Le voyage d’Emmanuel Macron en Nouvelle-Calédonie aura permis de replacer cet archipel au centre de la réflexion géopolitique. Pour la France comme pour l’Europe, il revêt une importance stratégique majeure qu’il est bien dommage de limiter à la seule question de l’indépendance et au référendum de novembre prochain. Face à une Chine conquérante dans le Pacifique et compte tenu de la richesse du sous-sol et de la mer, la présence stratégique française est de plus en plus indispensable dans cette zone.

Français depuis 1853

L’archipel de Nouvelle-Calédonie a été conquis par la France en 1853, avant que ne commence la grande expansion coloniale de la fin du XIXe siècle. Pour Napoléon III, il s’agissait de contrer l’influence des Anglais et des Hollandais dans le Pacifique et de trouver un espace libre pour fonder une colonie pénitentiaire. La population européenne est pour une part issue de la déportation des prisonniers et des condamnés. 2 000 communards sont ainsi déportés en Nouvelle-Calédonie après la Commune de 1871. Pendant la Seconde Guerre mondiale, l’archipel sert de base militaire aux Américains pour les opérations lancées contre le Japon. À partir des années 1950, l’archipel connaît une très forte croissance économique, grâce à l’exploitation du nickel (troisième producteur mondial) et un début de développement touristique. Dans le même temps, les indépendantistes kanaks se révoltent de nouveau et mènent des combats contre la présence française.

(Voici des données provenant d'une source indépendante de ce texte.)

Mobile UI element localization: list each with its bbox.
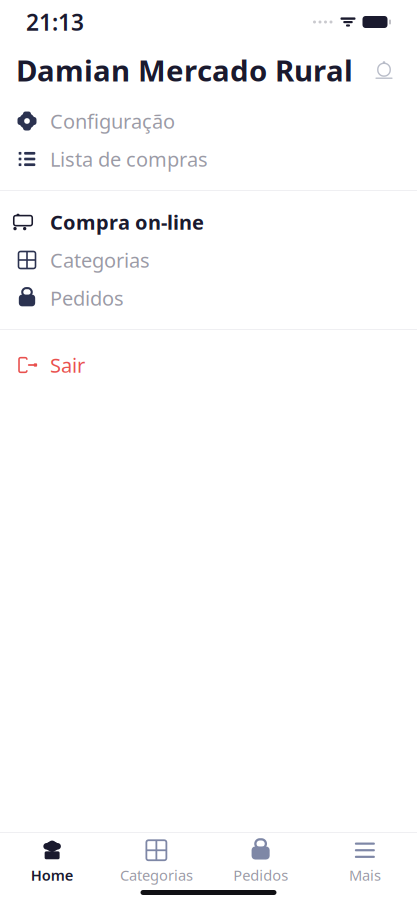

Une période difficile fut vécue entre 1984 et 1988, avec une série d’attaques menées par les indépendantistes. Cela a culminé avec l’attaque de la gendarmerie de Fayaoué le 22 avril 1988, durant laquelle quatre gendarmes ont été tués. Les autres sont pris en otage. Séparée en deux groupes, une partie des otages, menée par Alphonse Dianou, est enfermée dans une grotte, considérée comme sacrée par les peuples locaux. Le premier groupe est libéré au bout de trois jours, grâce à l’intercession des chefs coutumiers. Pour le groupe enfermé dans la grotte la situation se tend et dégénère, provoquant l’intervention de l’armée française qui aboutit à la mort de deux otages et de dix-neuf indépendantistes.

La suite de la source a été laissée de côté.